Friday, July 27, 2007

"Jew" Teaches Holocaustolatry at Catholic School

EDITOR'S NOTE: This program has the full support of Catholic officials, from the USCCB to the Pope. Auschwitz is supplanting Calvary with their assistance.

Fellowship gives teacher the chance to learn more about the Holocaust

The Kansas City Star

“I want the kids to think about, ‘How can I make a difference? I can’t just be a bystander.’ ”

Teacher Kimberley Klein

For a seventh-grader, history can be boring.

There are dates to memorize, historical figures to remember and, sometimes, huge numbers to wrap your mind around.

Like this one — 6 million Jews died during the Holocaust.

But Kimberley Klein, a language arts teacher at Curé of Ars Catholic School in Leawood, teaches more than cold, hard facts.

“It’s not just a number,” she said. “It’s a person with a name, a person with a face.”

Klein was recently named an Alfred Lerner Fellow by the Jewish Foundation for the Righteous, an organization that provides financial assistance for elderly or needy people who helped Jews during the Holocaust.

The organization also shows educators how to better teach the Holocaust.

As an Alfred Lerner Fellow, Klein recently went to Columbia University in New York City for an intense academic seminar taught by Holocaust survivors and scholars.

Thirty-four educators from 12 states and two European countries — Croatia and Poland — participated in the program.

Even though she has several degrees, Klein said she’d never prepared so much for a course. Before she even set foot in New York, Klein had pored over 1,300 pages of assigned reading. But the most valuable information Klein gleaned from the program, she said, came from the accounts of Holocaust witnesses.

There was the German Jewish woman who said that as a girl, during the war, she couldn’t go to school because it was too dangerous. But a Catholic nun visited almost every day to continue teaching her, even though she was of a different faith.

And then there was the Holocaust survivor who said a Catholic priest saved her life. She still visits him once a year.

There were also countless farmers who hid Jews in barns or basements to save them from concentration camps.

“It’s very humbling to hear someone say ‘I appreciate what someone did for me,’ ” Klein said.

Klein was the first recipient of the Eduard Sonder Scholarship, which paid the program entrance fee. The scholarship was funded by two women whose grandfather, Eduard Sonder, died in the Holocaust. Sonder’s life insurance policy funds the scholarship.

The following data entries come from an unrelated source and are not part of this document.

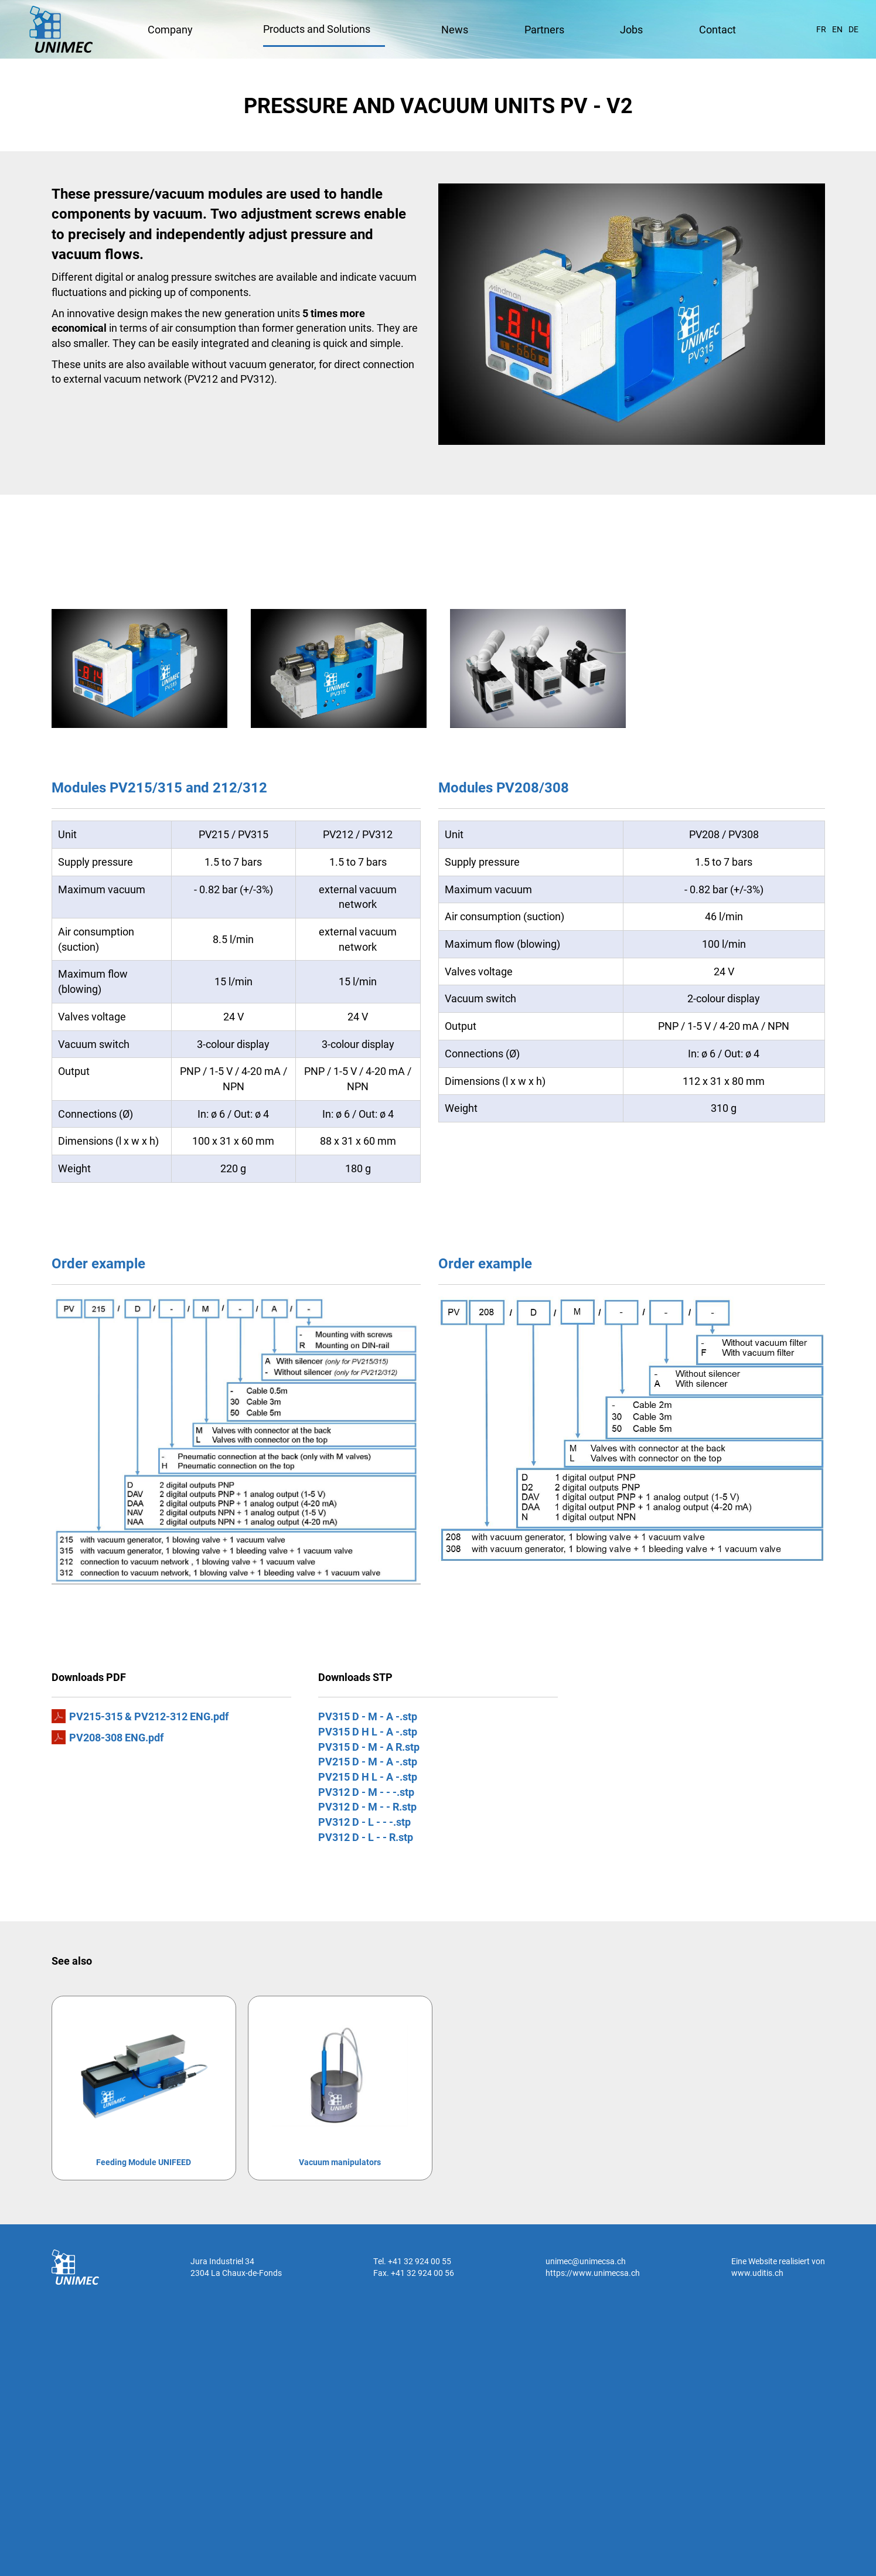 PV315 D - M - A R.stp (369, 1747)
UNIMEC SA (61, 29)
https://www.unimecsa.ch (593, 2272)
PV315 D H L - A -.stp (367, 1731)
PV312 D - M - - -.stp (366, 1792)
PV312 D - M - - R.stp (367, 1806)
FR (821, 29)
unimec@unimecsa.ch (586, 2261)
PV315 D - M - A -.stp (367, 1716)
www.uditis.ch (757, 2272)
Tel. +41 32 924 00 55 (412, 2261)
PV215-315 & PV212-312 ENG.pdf (149, 1716)
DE (853, 29)
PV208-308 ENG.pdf (116, 1737)
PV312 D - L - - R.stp (365, 1837)
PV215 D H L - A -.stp (367, 1776)
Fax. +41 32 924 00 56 (413, 2272)
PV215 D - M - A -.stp (367, 1761)
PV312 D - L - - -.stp (364, 1822)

Stanlee Stahl, JRF executive vice president, said Klein was chosen to receive the scholarship and become an Alfred Lerner Fellow because she was impressive on paper.

But, more than that, Stahl said, “there was a passion there that came through between the lines.”

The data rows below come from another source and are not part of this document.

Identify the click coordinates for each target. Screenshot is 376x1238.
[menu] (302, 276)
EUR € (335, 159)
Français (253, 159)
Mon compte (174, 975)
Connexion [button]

Stahl said she was also surprised to find a teacher with such a thorough Holocaust unit in a Catholic school in a town with a relatively small Jewish population. She said most Alfred Lerner Fellows come from the East or West coasts, with only a handful of applicants from the Midwest.

Klein was nominated to be an Alfred Lerner Fellow by the Midwest Center for Holocaust Education. She serves on the center’s teaching cadre.

Klein says her passion isn’t just for history — it’s for using history to better the present and the future.

“I want the kids to think about, ‘How can I make a difference? I can’t just be a bystander,’ ” Klein said.

Klein’s students read the newspaper and do community service projects, and they do their own research into the Holocaust.

Klein also uses her Holocaust lesson to teach basic curriculum. For example, students are supposed to be able to identify persuasive writing in seventh grade. Klein’s students analyze WWII-era German propaganda and how it affected public opinion at the time. Klein said that helps her students to become independent thinkers.

Since events that happened half a century ago can sometimes be difficult for a 13-year-old to relate to, Klein has to sometimes get creative. For example, her students research fashions of the 1930s on the Internet, then they look at photos taken at concentration camps. Often, the children in those photos are wearing contemporary trends, just like students today.

“These kids were just like you and me,” Klein tells her students.

Klein’s methods appear to be working. She said some of her students are inspired to do extra volunteer work. Recently, two of them joined an organization that helps the people of Rwanda, who in 1994 suffered genocide not unlike the Holocaust.

For Klein, there is no better reward than seeing her students use their knowledge of the past to better the present.

“That’s when I get excited,” she said. “When a student teaches me something.”